林盈盈笑道:“咱们赶紧回吧,你们来接我们,不耽误割麦子吗?”
霍青峰嘁了一声,“耽误啥啊,现在农机组一点都不缺农机手,多的是人呢。”
林盈盈知道农机组如今被公社干部把持,塞了不少关系户进去,霍青峰不想干了,他想去跑运输。
她笑了笑没说什么,而是去跟杨海军和徐海滨两人招呼一声。他俩家在邻县,火车不到,他们要转汽车。
林盈盈一人给他们一个大红包,“婚礼不能到场,提前发个红包祝福你们。”
两人还想推辞,林盈盈却笑微微地把红包塞在他们口袋里,“这几年我看着你们就跟我弟一样,回家好好结婚,回去的时候要把媳妇也带上啊。”
两人给林盈盈敬了个礼,然后依依不舍地走了。
霍青峰看林盈盈对那俩兵那么好,忍不住有些酸溜溜的,他凑到林盈盈身边,“我说嫂子,你是不是把我都给忘了?”
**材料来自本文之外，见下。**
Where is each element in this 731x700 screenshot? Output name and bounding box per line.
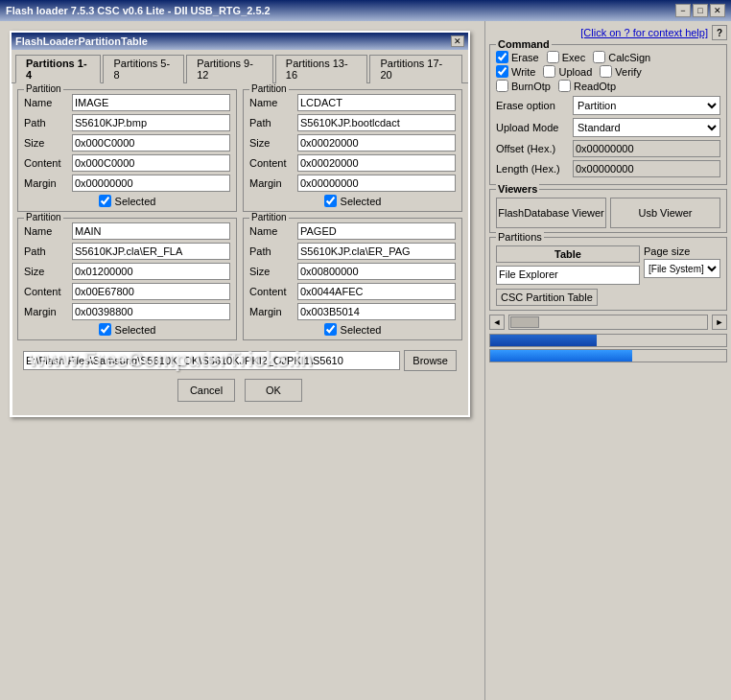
page-size-select[interactable]: [File System] bbox=[644, 259, 720, 278]
dialog-close-button[interactable]: ✕ bbox=[451, 35, 464, 47]
progress-fill-1 bbox=[490, 335, 597, 346]
scroll-right-button[interactable]: ► bbox=[712, 315, 727, 330]
partition-4-name-row: Name bbox=[249, 222, 456, 240]
tab-partitions-17-20[interactable]: Partitions 17-20 bbox=[369, 55, 462, 83]
partition-4-content-row: Content bbox=[249, 283, 456, 300]
partition-2-margin-input[interactable] bbox=[297, 175, 456, 192]
partition-2-size-label: Size bbox=[249, 137, 297, 149]
partition-4-name-input[interactable] bbox=[297, 222, 456, 240]
cmd-write: Write bbox=[496, 65, 535, 78]
partition-3-size-row: Size bbox=[24, 263, 230, 280]
partition-1-path-input[interactable] bbox=[72, 114, 230, 131]
context-help-text[interactable]: [Click on ? for context help] bbox=[580, 27, 708, 38]
erase-checkbox[interactable] bbox=[496, 51, 508, 63]
upload-checkbox[interactable] bbox=[543, 65, 555, 78]
partition-3-content-input[interactable] bbox=[72, 283, 230, 300]
usb-viewer-button[interactable]: Usb Viewer bbox=[610, 198, 720, 228]
partition-2-name-input[interactable] bbox=[297, 94, 456, 111]
partition-1-name-row: Name bbox=[24, 94, 230, 111]
length-input[interactable] bbox=[573, 160, 720, 177]
partition-4-path-label: Path bbox=[249, 245, 297, 257]
partition-1-selected-label: Selected bbox=[115, 196, 156, 207]
partition-4-path-row: Path bbox=[249, 243, 456, 260]
partition-1-legend: Partition bbox=[24, 83, 63, 94]
cmd-exec: Exec bbox=[547, 51, 585, 63]
write-checkbox[interactable] bbox=[496, 65, 508, 78]
dialog-titlebar: FlashLoaderPartitionTable ✕ bbox=[12, 33, 468, 50]
path-bar: Browse bbox=[17, 346, 462, 375]
upload-label: Upload bbox=[558, 66, 592, 78]
cancel-button[interactable]: Cancel bbox=[177, 379, 235, 402]
close-button[interactable]: ✕ bbox=[710, 4, 725, 17]
partition-4-selected-checkbox[interactable] bbox=[324, 323, 337, 336]
partition-4-content-input[interactable] bbox=[297, 283, 456, 300]
progress-bar-1 bbox=[489, 334, 727, 347]
partition-3-selected-checkbox[interactable] bbox=[99, 323, 111, 336]
partition-1-margin-input[interactable] bbox=[72, 175, 230, 192]
title-bar: Flash loader 7.5.3 CSC v0.6 Lite - DII U… bbox=[0, 0, 731, 21]
tab-partitions-5-8[interactable]: Partitions 5-8 bbox=[103, 55, 184, 83]
partition-1-name-input[interactable] bbox=[72, 94, 230, 111]
context-help-button[interactable]: ? bbox=[712, 25, 727, 40]
tab-partitions-13-16[interactable]: Partitions 13-16 bbox=[275, 55, 368, 83]
upload-mode-row: Upload Mode Standard bbox=[496, 118, 720, 137]
cmd-burnotp: BurnOtp bbox=[496, 80, 551, 92]
partition-dialog: FlashLoaderPartitionTable ✕ Partitions 1… bbox=[10, 31, 470, 417]
partition-3-size-input[interactable] bbox=[72, 263, 230, 280]
browse-button[interactable]: Browse bbox=[404, 350, 457, 371]
partition-4-path-input[interactable] bbox=[297, 243, 456, 260]
path-input[interactable] bbox=[23, 351, 400, 370]
erase-option-label: Erase option bbox=[496, 100, 573, 111]
partition-4-legend: Partition bbox=[249, 212, 289, 222]
partition-box-4: Partition Name Path Size bbox=[243, 218, 462, 340]
partition-1-size-row: Size bbox=[24, 134, 230, 152]
partition-1-selected-checkbox[interactable] bbox=[99, 195, 111, 207]
partition-1-content-input[interactable] bbox=[72, 154, 230, 172]
partition-3-name-input[interactable] bbox=[72, 222, 230, 240]
partition-1-selected-row: Selected bbox=[24, 195, 230, 207]
partition-2-size-input[interactable] bbox=[297, 134, 456, 152]
partition-1-margin-row: Margin bbox=[24, 175, 230, 192]
erase-label: Erase bbox=[511, 52, 539, 63]
partition-2-content-input[interactable] bbox=[297, 154, 456, 172]
tab-partitions-1-4[interactable]: Partitions 1-4 bbox=[15, 55, 101, 83]
upload-mode-select[interactable]: Standard bbox=[573, 118, 720, 137]
partition-4-margin-input[interactable] bbox=[297, 303, 456, 320]
ok-button[interactable]: OK bbox=[245, 379, 302, 402]
partition-1-name-label: Name bbox=[24, 97, 72, 108]
flash-db-viewer-button[interactable]: FlashDatabase Viewer bbox=[496, 198, 606, 228]
partition-3-margin-input[interactable] bbox=[72, 303, 230, 320]
partition-2-path-input[interactable] bbox=[297, 114, 456, 131]
tab-partitions-9-12[interactable]: Partitions 9-12 bbox=[186, 55, 273, 83]
cmd-verify: Verify bbox=[600, 65, 642, 78]
table-button[interactable]: Table bbox=[496, 245, 640, 263]
minimize-button[interactable]: − bbox=[675, 4, 691, 17]
partition-box-3: Partition Name Path Size bbox=[17, 218, 237, 340]
restore-button[interactable]: □ bbox=[693, 4, 708, 17]
readotp-label: ReadOtp bbox=[574, 81, 616, 92]
scroll-left-button[interactable]: ◄ bbox=[489, 315, 505, 330]
calcsign-checkbox[interactable] bbox=[593, 51, 605, 63]
cmd-upload: Upload bbox=[543, 65, 592, 78]
partition-2-margin-label: Margin bbox=[249, 177, 297, 189]
partition-4-selected-row: Selected bbox=[249, 323, 456, 336]
csc-partition-table-button[interactable]: CSC Partition Table bbox=[496, 289, 598, 306]
partition-4-size-input[interactable] bbox=[297, 263, 456, 280]
partition-4-margin-row: Margin bbox=[249, 303, 456, 320]
offset-input[interactable] bbox=[573, 140, 720, 157]
verify-checkbox[interactable] bbox=[600, 65, 612, 78]
viewers-legend: Viewers bbox=[496, 183, 539, 195]
erase-option-select[interactable]: Partition bbox=[573, 96, 720, 115]
burnotp-checkbox[interactable] bbox=[496, 80, 508, 92]
partition-2-name-label: Name bbox=[249, 97, 297, 108]
partition-2-selected-checkbox[interactable] bbox=[324, 195, 337, 207]
partition-3-path-input[interactable] bbox=[72, 243, 230, 260]
partition-1-size-input[interactable] bbox=[72, 134, 230, 152]
readotp-checkbox[interactable] bbox=[558, 80, 571, 92]
partition-3-path-row: Path bbox=[24, 243, 230, 260]
partition-2-path-label: Path bbox=[249, 117, 297, 128]
horizontal-scrollbar[interactable] bbox=[508, 315, 708, 330]
partition-4-content-label: Content bbox=[249, 286, 297, 297]
file-explorer: File Explorer bbox=[496, 266, 640, 285]
exec-checkbox[interactable] bbox=[547, 51, 559, 63]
林盈盈瞥了他一眼,笑道:“怎么会呢,回家要好好跟你叙旧呢。”
青芳和青荷都有进步,就你小子学习不用功,工作也没太大的进步,还在公社农机组被人排挤呢。
他们坐车回村里,立刻就引来了很大的轰动,村里没下地的老婆子和小孩子们都纷纷跑到霍家门口来看热闹,看着一个个皮箱被扛进去,看着一筐筐好吃的被挑进去,泥猴子们简直羡慕得眼珠冒光。
这时候有个十几岁的小少年喊道:“林知青,你还认识我不?”
林盈盈笑道:“当然认识,你不是大鼻涕么。”
这小子小时候五冬六夏的都拖着两条大鼻涕,也不知道咋回事,现在看起来黝黑的面皮,鼻子倒是干净了。
小少年黝黑的脸黑红了,“咋还揭短呢?”
林盈盈就抓糖给他们吃。
霍青湖已经是18岁的大小伙子了,不再是当初的小少年,整个人酷酷的,丝毫不爱搭理那些脏兮兮的泥猴子。
谢云却感兴趣得很,他走的时候小,也就七八岁,期间回来一次也没待几天,这次回来可得好好显摆一通!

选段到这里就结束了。